I was told that might not be the best set-up for the endangered red snapper....

Plus with the pin fish soon to disappear from the shallows, I was wondering about cut bait....in june we used nothing but live pinfish,,,,but we did try LY's and northern mackeral and squid, but never caught the first fish on any of the cut bait...

any info about changes yall might think I need to make would be appreciated


----------



## Tide-Dancer (Sep 29, 2010)

Sounds good to me.
My usually setup is 60# Andie Pink main line. 6 to 8oz weight, 100# swivel and a 2 to 3 foot 100# leader. I like the Owner hooks my self.
As for bait the live one are best so if you can't fine pin fish go out to 30 or 40 feet and try to catch some bait fish.
If snapper are around they will hit dead bait. Northern Mac is my favorite.


----------



## brriner (Sep 29, 2010)

I think you'd be fine with that setup.  I run 65 lb power pro, top shot of 50 lb Ande pink and 30# flouro leader.  With the PP, you can get by with less weight.  Run your weight above the swivel and anywhere from 36-60 inches of leader.
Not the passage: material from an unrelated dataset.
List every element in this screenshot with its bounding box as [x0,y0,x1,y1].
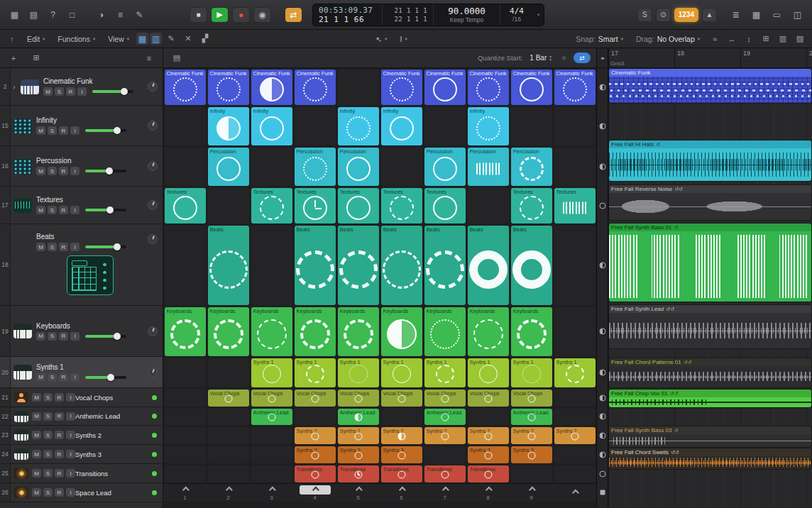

I've caught triggers, grouper, red snapper, and tons of black sea bass and grunts on this setup.  Red snapper are not nearly as leader shy as mangroves.  

I have almost as much success with cut squid as with livies for red snapper.

Good luck!

I'm headed down next weekend to see about catching a few myself.


----------



## stev (Sep 29, 2010)

Go with what u are using .depending on the current will deciper your weight value


----------



## Parker Phoenix (Sep 29, 2010)

We go a little lighter for the snapper. I generally use a 40 pound mono and a 60pound floro leader,with a #7 Mustad circle hook,  my weight depending on depth or current anywhere from a 5 to 8 oz. bank sinker.This just works for me, your fine using what you have.


----------



## d-a (Sep 29, 2010)

Parker Phoenix said:


> We go a little lighter for the snapper. I generally use a 40 pound mono and a 60pound floro leader,with a #7 Mustad circle hook,  my weight depending on depth or current anywhere from a 5 to 8 oz. bank sinker.This just works for me, your fine using what you have.



X2

I use a lot of cut cigar minnows for them back in june with great sucess.

d-a


----------



## notnksnemor (Sep 30, 2010)

Remember, you must have a venting tool and a hook remover if fishing for reef fish. Circle hooks are also mandatory, but you mentioned that in the OP.

Good luck,
I'll be going to Steinhatchee the weekend of the 16th to give them a try.


----------



## grouper throat (Sep 30, 2010)

Red snapper will hit that rig just fine. I've caught them on every combo under the sun with the heaviest being 80lb main line with 100lb fluro leader (my main rig). Try the LYs cut at a 45 degree angle about 4-5 ft off the bottom and if red snapper are biting they will hit. We save the live bait for the grouper and catch nearly all the red snapper on dead bait. 

Carabelle is a red snapper mecca, it's not hard to drift over hard bottom there and catch limits. I'll give you a hint, go look for bottom within sight of the O tower if you're looking for grouper and snapper this time of yr. Stay away from the public reefs unless you want to catch small AJs and such. Good luck


----------